> WHAT THE TASK ASKS
Word for word, copy the records and drop the pictures.

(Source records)
Start of Block

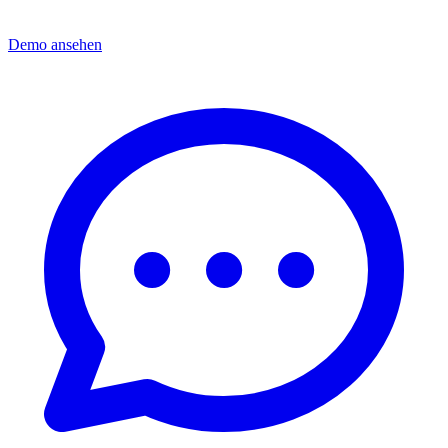
Demo ansehen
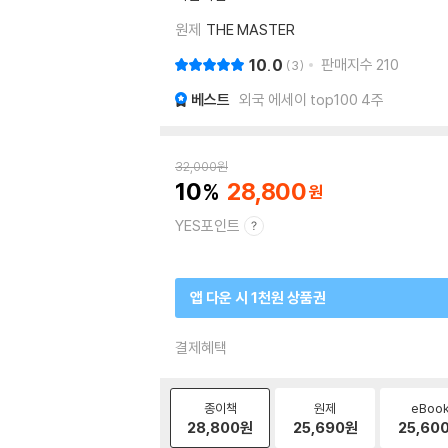
원제
THE MASTER
10.0
판매지수
210
3
베스트
외국 에세이 top100 4주
32,000
원
10
28,800
YES포인트
앱 다운 시 1천원 상품권
결제혜택
종이책
원제
eBoo
28,800
원
25,690
원
25,60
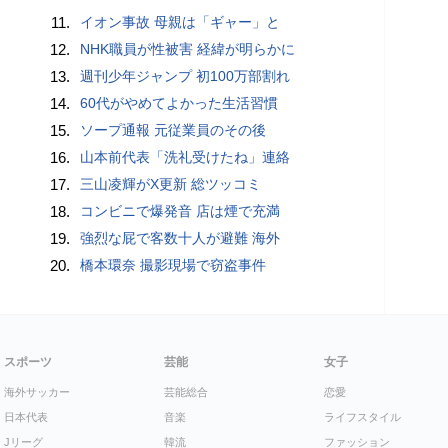
11.
イオン事故 母親は「ギャー」と
12.
NHK職員が性被害 経緯が明らかに
13.
週刊少年ジャンプ 初100万部割れ
14.
60代がやめてよかった生活習慣
15.
ソープ通報 元従業員のその後
16.
山本前代表「洗礼受けたね」連絡
17.
三山凌輝がX更新 総ツッコミ
18.
コンビニで爆発音 店は煙で充満
19.
強烈な屁で客数十人が避難 海外
20.
橋本環奈 撮影現場で窃盗事件
スポーツ
芸能
女子
海外サッカー
芸能総合
恋愛
日本代表
音楽
ライフスタイル
Jリーグ
韓流
ファッション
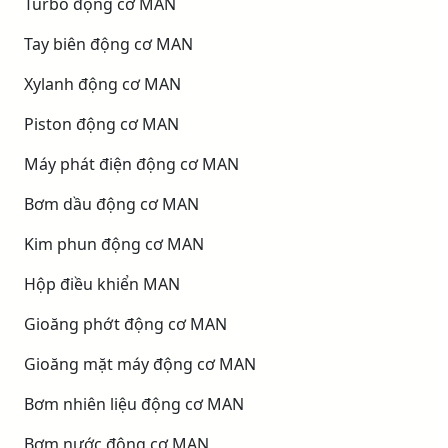
Turbo động cơ MAN
Tay biên động cơ MAN
Xylanh động cơ MAN
Piston động cơ MAN
Máy phát điện động cơ MAN
Bơm dầu động cơ MAN
Kim phun động cơ MAN
Hộp điều khiển MAN
Gioăng phớt động cơ MAN
Gioăng mặt máy động cơ MAN
Bơm nhiên liệu động cơ MAN
Bơm nước động cơ MAN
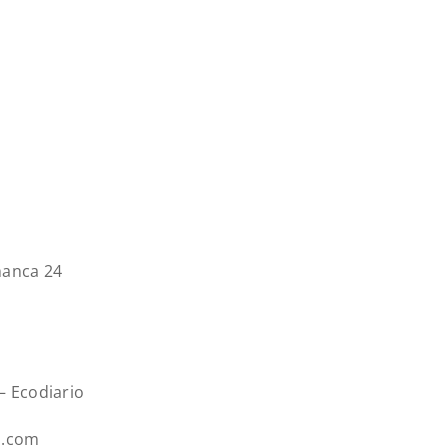
manca 24
– Ecodiario
o.com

End of Block

> ANSWER BELOW
Demo ansehen
원제
THE MASTER
10.0
판매지수
210
3
베스트
외국 에세이 top100 4주
32,000
원
10
28,800
YES포인트
앱 다운 시 1천원 상품권
결제혜택
종이책
원제
eBoo
28,800
원
25,690
원
25,60
11.
イオン事故 母親は「ギャー」と
12.
NHK職員が性被害 経緯が明らかに
13.
週刊少年ジャンプ 初100万部割れ
14.
60代がやめてよかった生活習慣
15.
ソープ通報 元従業員のその後
16.
山本前代表「洗礼受けたね」連絡
17.
三山凌輝がX更新 総ツッコミ
18.
コンビニで爆発音 店は煙で充満
19.
強烈な屁で客数十人が避難 海外
20.
橋本環奈 撮影現場で窃盗事件
スポーツ
芸能
女子
海外サッカー
芸能総合
恋愛
日本代表
音楽
ライフスタイル
Jリーグ
韓流
ファッション
Turbo động cơ MAN
Tay biên động cơ MAN
Xylanh động cơ MAN
Piston động cơ MAN
Máy phát điện động cơ MAN
Bơm dầu động cơ MAN
Kim phun động cơ MAN
Hộp điều khiển MAN
Gioăng phớt động cơ MAN
Gioăng mặt máy động cơ MAN
Bơm nhiên liệu động cơ MAN
Bơm nước động cơ MAN
manca 24
– Ecodiario
o.com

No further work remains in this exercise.